Sullivan, who along with Allison Ikeda and Alexa DeLuca co-chaired the annual service-learning event, joined hundreds of SMHS students, staff, faculty, and alumni to help those in need at this year’s Commitment to Community Day, Aug. 26.

“Medicine has become a team sport,” explained DeLuca. “Today we have physician assistant, physical therapy, and medical students working together as a team to make a difference in the lives of individuals who need our help the most.”  

“Service is at the heart of who we are as health care professionals and physicians,” said Jeffrey S. Akman, M.D. ’81, RESD ’85, Walter A. Bloedorn Professor of Administrative Medicine, dean of SMHS, and vice president for health affairs at GW. “Today is about bringing our students together — PA students, PT students, and medical students, along with faculty, staff, and alumni — to have fun and give back to the community.”

This year’s event was spent preparing 117,000 bagged-meals made of rice, soy, dried vegetables, and micronutrients through Kids Against Hunger D.C. Metro, a humanitarian food-aid organization that combats hunger in the United States and abroad by packaging and distributing nutritious meals to the malnourished. The specially formulated meals provide a rich source of easily digestible protein, carbohydrates, vitamins, and other micronutrients. This year’s packaged meals will travel half way around the world to the Philippines, an area recently devastated by a Category 5 Super Typhoon.  
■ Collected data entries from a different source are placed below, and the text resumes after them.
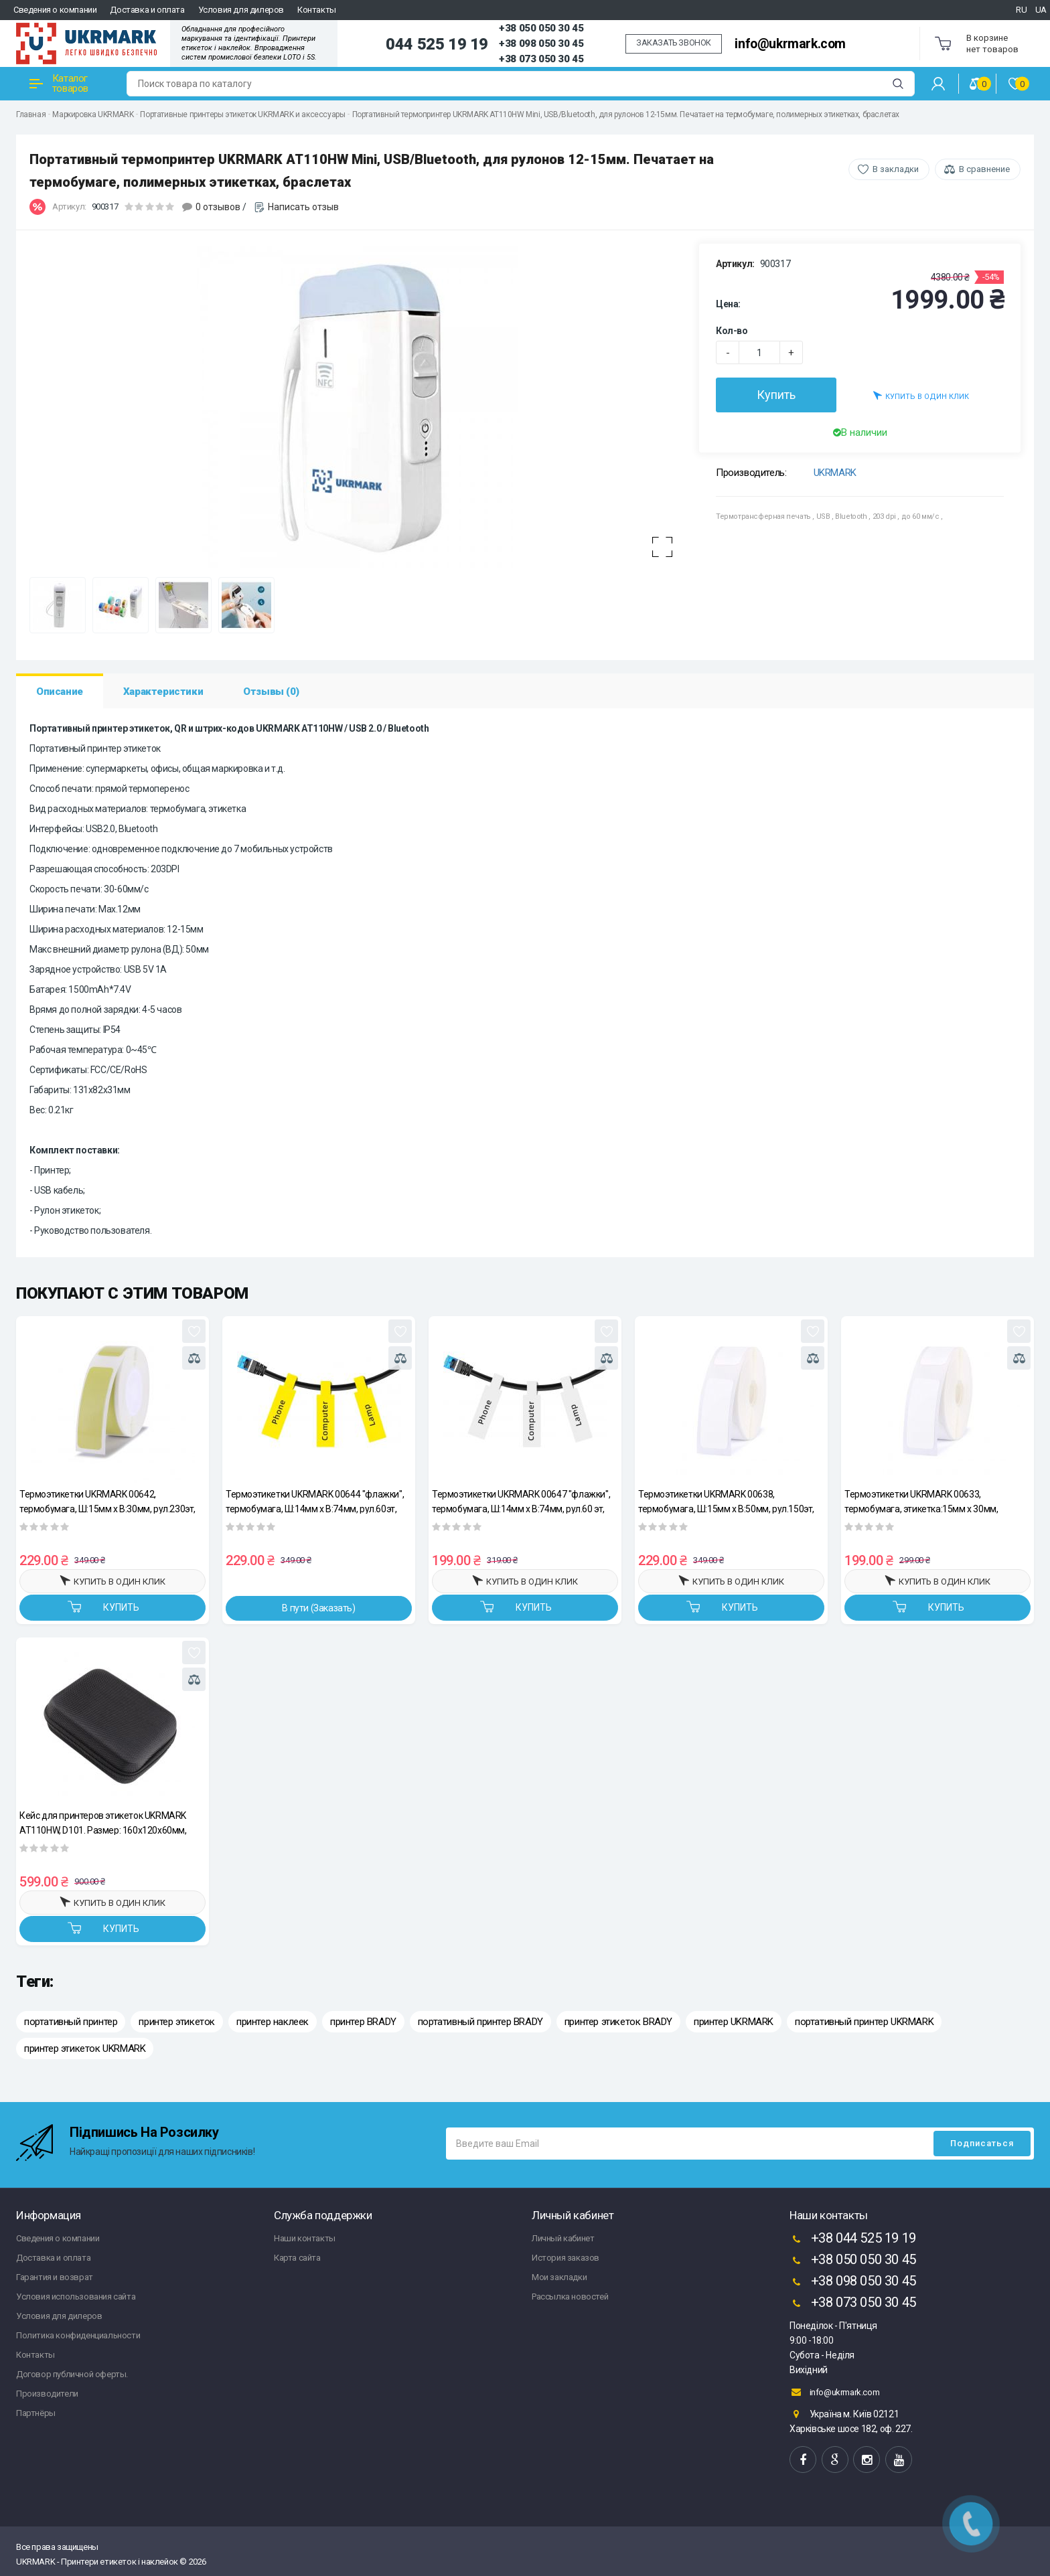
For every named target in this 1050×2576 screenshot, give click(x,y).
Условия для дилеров (241, 10)
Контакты (316, 10)
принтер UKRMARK (733, 2022)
For the past four years, GW has partnered with Kids Against Hunger D.C. Metro to package the meals. In that time the partnership has prepared more than 400,000 meals, which have been sent to Haiti, Honduras, Kenya, as well as locally throughout the Mid-Atlantic region. “The impact of these meals is enormous and it demonstrates GW’s commitment to service, labor, and education,” said Lakhmir Chawla, M.D., associate professor of anesthesiology and critical care medicine at SMHS and co-founder of the D.C. chapter of Kids Against Hunger. 

Even more exciting is the fact that the organization is closing in on the one million meal mark. Chawla credits GW’s commitment to this cause for helping his organization get a step closer to achieving this major milestone.
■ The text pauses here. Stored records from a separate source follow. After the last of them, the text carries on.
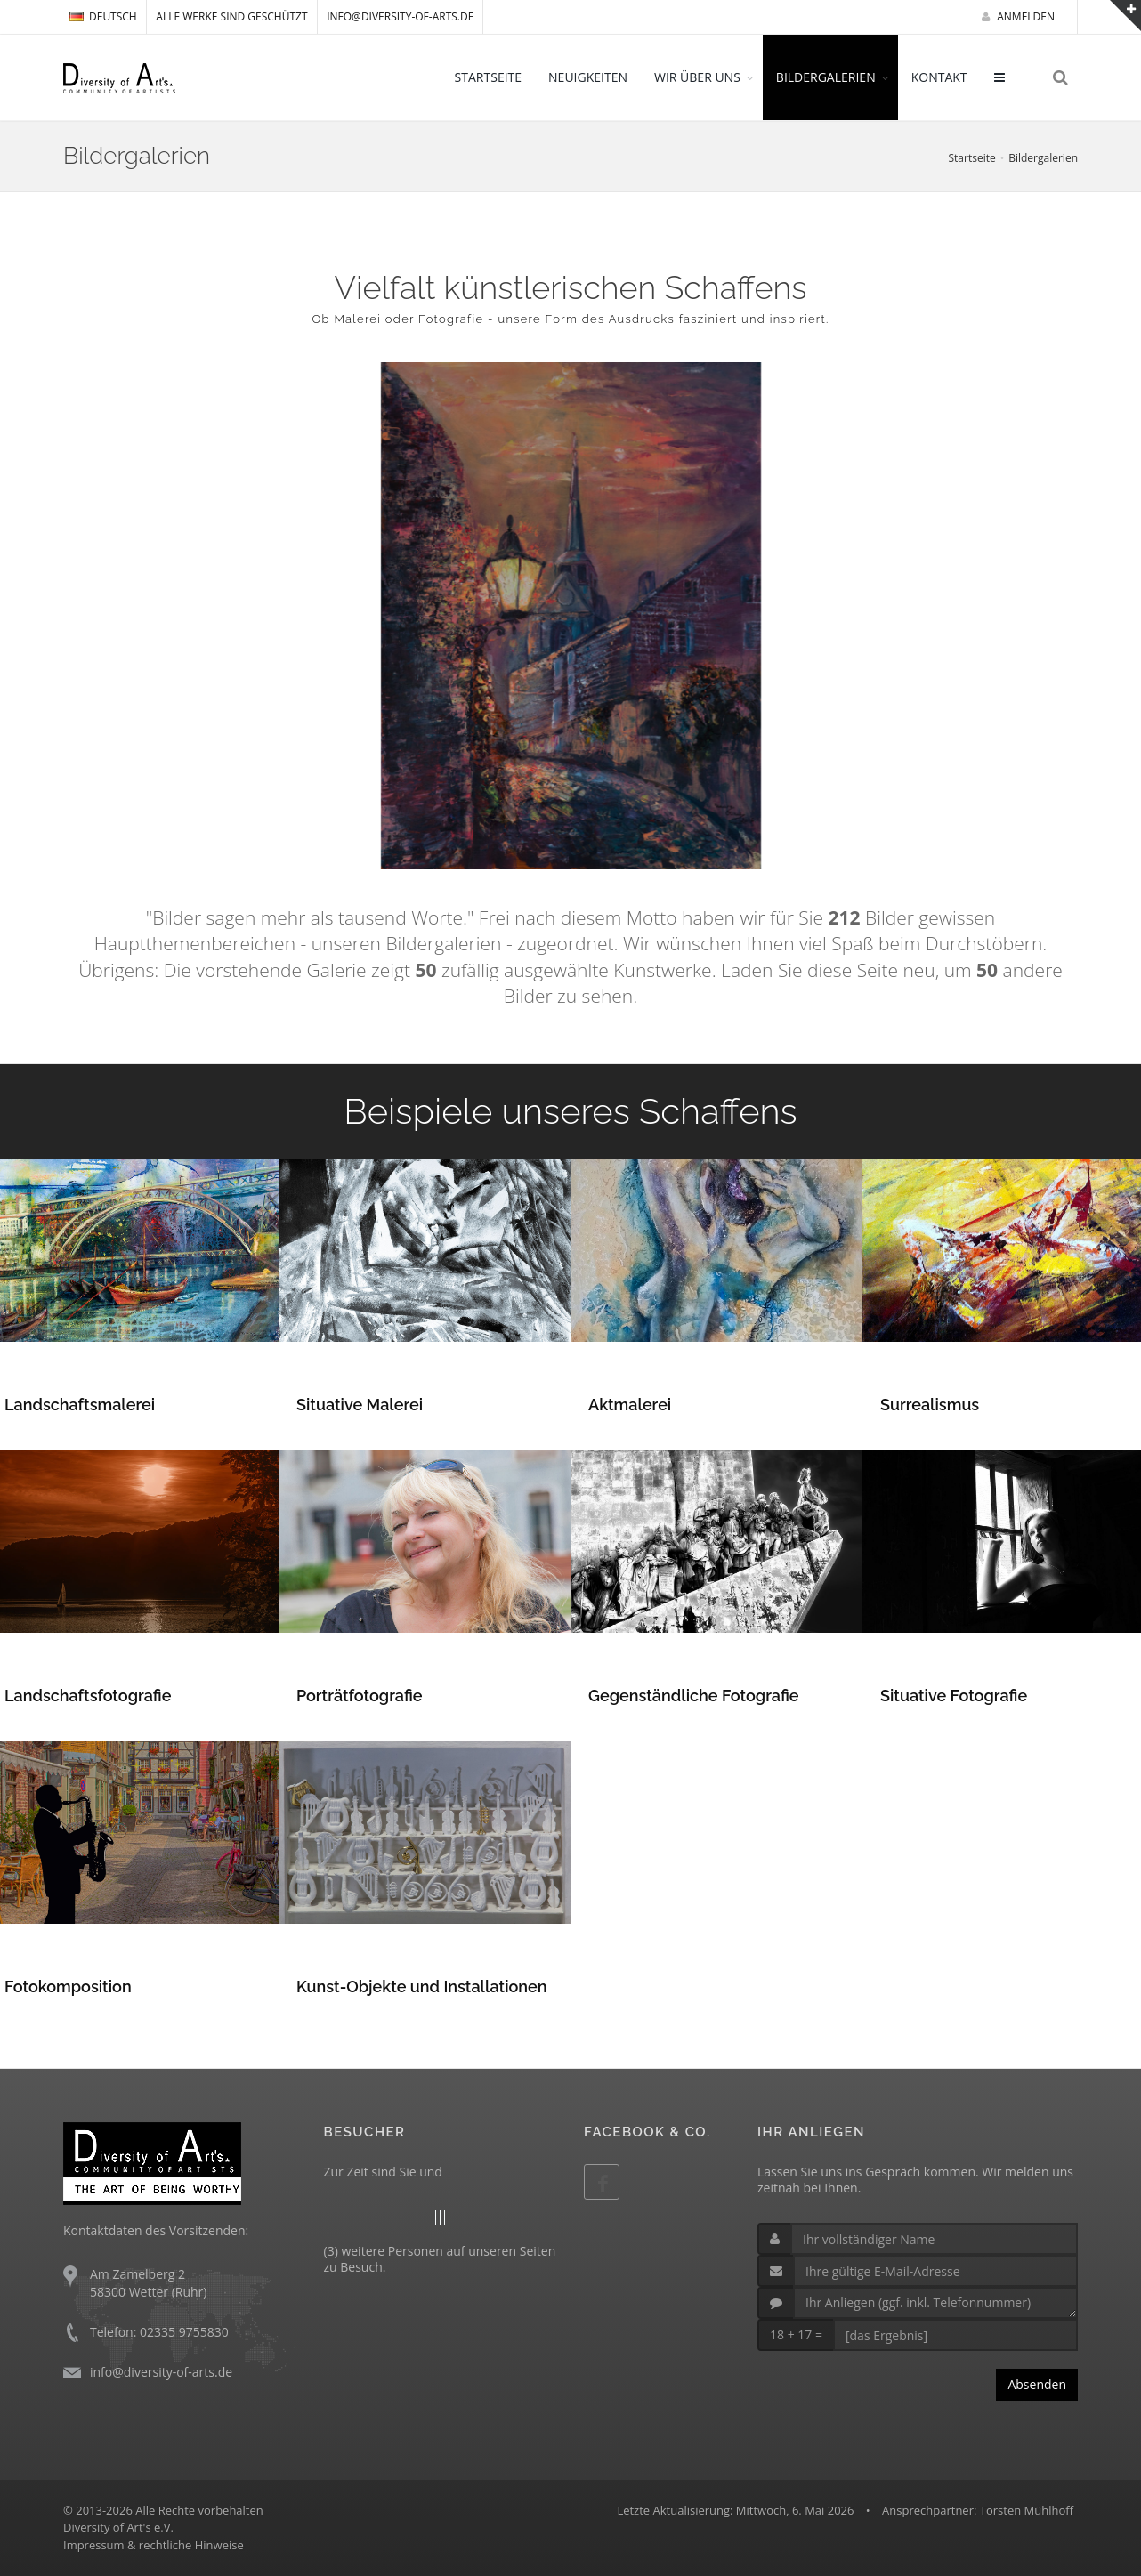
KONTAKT (939, 77)
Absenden (1036, 2384)
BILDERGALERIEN (826, 77)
GW’s commitment to community service is why Stefanie Bouma, a first-year physician assistant student at SMHS, chose GW. “I want to work with urban, underserved communities and being at GW gives me the opportunity to help those in need with events like this,” she said.
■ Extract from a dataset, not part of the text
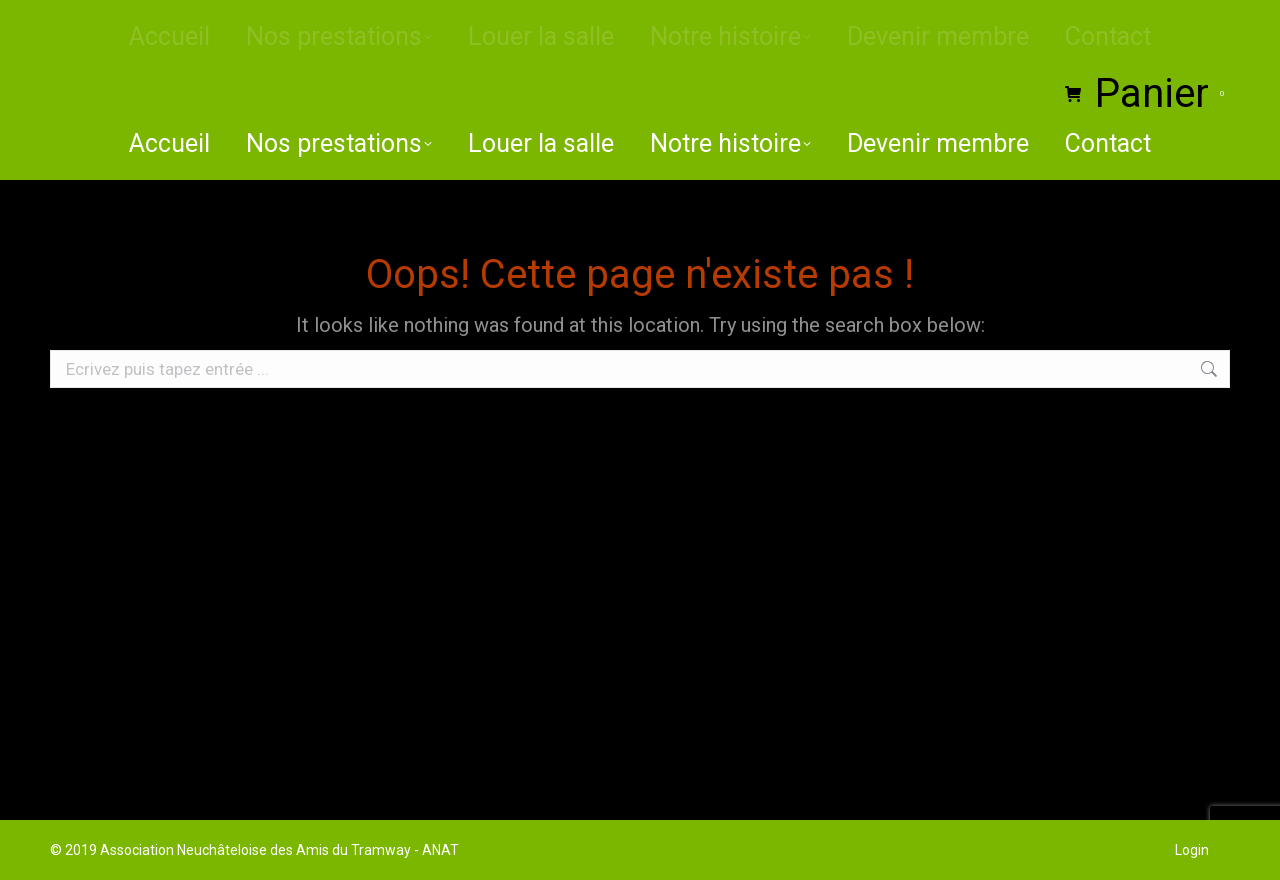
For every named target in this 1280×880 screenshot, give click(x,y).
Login (1192, 850)
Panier (1147, 94)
Funding for these meals was provided by the White Coat Initiative, an SMHS alumni-supported fund that also provides first-year medical students with their white coats at the start of each school year.

When they weren’t measuring ingredients to make the packaged meals, the groups were painting 100 fabric murals for clinics affiliated with Operation Smile, an international children’s medical charity that provides free cleft lip and cleft palate repair surgeries to children worldwide. The murals will be displayed in recovery rooms around the country. 

For Meghan Breed, a second-year medical student at SMHS, this day of service was a unique opportunity to interact with all the different disciplines at SMHS, while helping those in need. “I think it’s really important that we don’t lose sight of the bigger picture of why we want to pursue careers in medicine,” she said. “It’s a humbling experience to be reminded just how important something as simple as nutrition is and the huge effect it can have on the body and mind.”